Nos jerricans à la main, nous descendons dans le sous-sol de la gare. Le froid qui habite les couloirs me raidit les muscles. Je ne sens plus mes doigts. Les murs sont recouverts de carreaux de céramique gris sale, tachés d’enthousiastes giclées rouges et brunes ; l’éclairage, sous forme de néons blafards, est défectueux. Nous nous arrêtons au beau milieu d’un couloir. Bien que l’aspect sordide de ce passage souterrain me saute aux yeux, je ne me sens ni effrayée ni angoissée. Je me sens comme dans un aéroport, avant un départ pour un long voyage, une destination lointaine. Les passagers du vol GZ318 a destination de… La voix de l’hôtesse de l’air que j’imagine aussi blonde et belle que possible, se perd dans un bruit de clés qui percute les carreaux du couloir. Mon steward en salopette de peintre m’adresse un sourire succinct en triturant avec sa clé carrée la serrure d’une porte couverte de rouille que je n’avais pas remarquée. « Maintenant, on va descendre. » Je le suis dans le mur. Il n’y a qu’un espace étroit qui dissimule un angle droit. Derrière, une volée de marches métalliques qui se multiplie. La cage d’escalier, de béton nu, est éclairée par des lumignons verts et rouges en alternance, des lumières de sortie de secours. Sauf qu’à ce que je vois, il n’y a pas de sortie de secours. « On fait la moitié à pied, après c’est l’ascenseur. Faut pas qu’on le rate. » Vingt étages à descendre, bien, ça va nous faire une petite balade. De quoi causer.
« Et si tu me parlais de nos cinquante litres de sang, pendant qu’on descend, hein ?

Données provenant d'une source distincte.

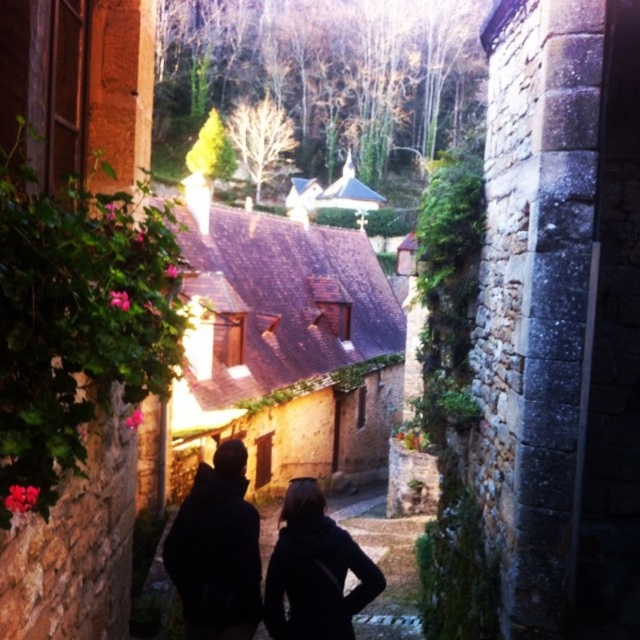 Looking at this image, you are standing at the point with coordinates (216, 550). Looking around, you see a black matte clothing at center. Is the black matte clothing at center in front of or behind your current position?

The black matte clothing at center is located at the point you are currently standing, so it is neither in front nor behind your position.

You are a photographer trying to capture the two people walking towards the stone building. Since you want to ensure both the black matte clothing at center and the black matte jacket at center are clearly visible in your shot, which one should you focus on first to account for their size difference?

The black matte clothing at center is larger in size than the black matte jacket at center, so you should focus on the black matte clothing at center first as it occupies more space in the frame. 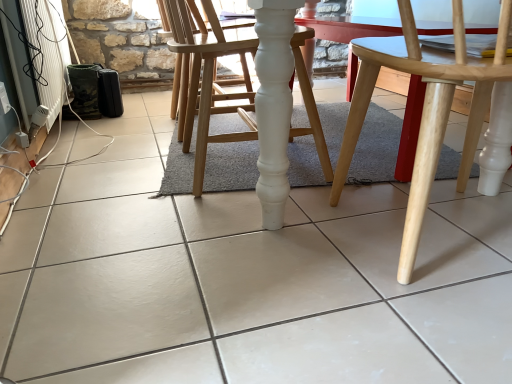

- Faut pas trop parler. Garde ton oxygène, pendant que t’en as encore. C’est un produit de luxe, en bas tu verras, tu peux en tirer un bon paquet.
- Pardon ?
- L’oxygène de surface, en bas, c’est très prisé. Tu peux en tirer un bon paquet.
- Mais quoi ? Je ne te comprends pas. Comment tu veux que je vende mon oxygène ? Et pourquoi faire ? »
Et puis oui, je comprends. « En vendant mon sang ? C’est ça qu’on trimballe ? Du sang avec de l’oxygène de surface ? Tu vends de l’oxygène de surface ?

- Ouais. On peut en tirer un bon paquet.»